Who's a pretty ocky? Octopus bimaculoides, that's who. (Roger T. Hanlon)

It was possible that what the team observed was the result of being in a lab, so they caught wild California two-spot octopuses and Verrill's two-spot octopuses (Octopus bimaculatus) in Summer and Winter and checked their genomes, too. These octopuses had similar patterns of RNA editing that suggested they were optimizing their function for the current temperature conditions.

The team also tested to see how quickly the changes take place. They tweaked the temperature of an octopus's tank from 14 degrees Celsius to 24 degrees Celsius or vice versa, tuning the temperature up or down by 0.5 degrees increments over the course of 20 hours. They tested the extent of RNA editing in each octopus just before starting the temperature change, just after, and four days later.

It happens very quickly, the researchers found.

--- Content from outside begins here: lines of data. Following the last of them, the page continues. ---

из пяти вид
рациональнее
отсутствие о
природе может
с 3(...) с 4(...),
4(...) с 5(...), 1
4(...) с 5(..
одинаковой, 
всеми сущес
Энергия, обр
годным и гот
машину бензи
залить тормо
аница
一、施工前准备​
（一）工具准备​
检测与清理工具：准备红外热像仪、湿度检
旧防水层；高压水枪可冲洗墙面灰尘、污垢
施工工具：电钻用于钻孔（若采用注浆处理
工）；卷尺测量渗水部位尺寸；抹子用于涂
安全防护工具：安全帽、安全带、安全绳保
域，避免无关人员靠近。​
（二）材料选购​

"We had no real idea how quickly this can occur: whether it takes weeks or hours," Birk explains. "We could see significant changes in less than a day, and within four days, they were at the new steady-state levels that you find them in after a month."

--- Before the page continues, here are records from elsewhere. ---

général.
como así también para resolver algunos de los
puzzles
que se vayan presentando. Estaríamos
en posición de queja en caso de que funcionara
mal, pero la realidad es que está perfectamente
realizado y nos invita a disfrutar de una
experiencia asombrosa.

These findings suggest that at least one function of cephalopod RNA editing is a rapid response to conditions that might be dangerous to the animals otherwise. There are also other environmental variables that could invoke a response. These include low oxygen, pollution, and changing social conditions.

The researchers suspect that RNA editing is a fairly widespread strategy among octopuses and squids to stay alive as their environment changes, and plan to investigate how it is used in greater detail.

The research has been published in Cell.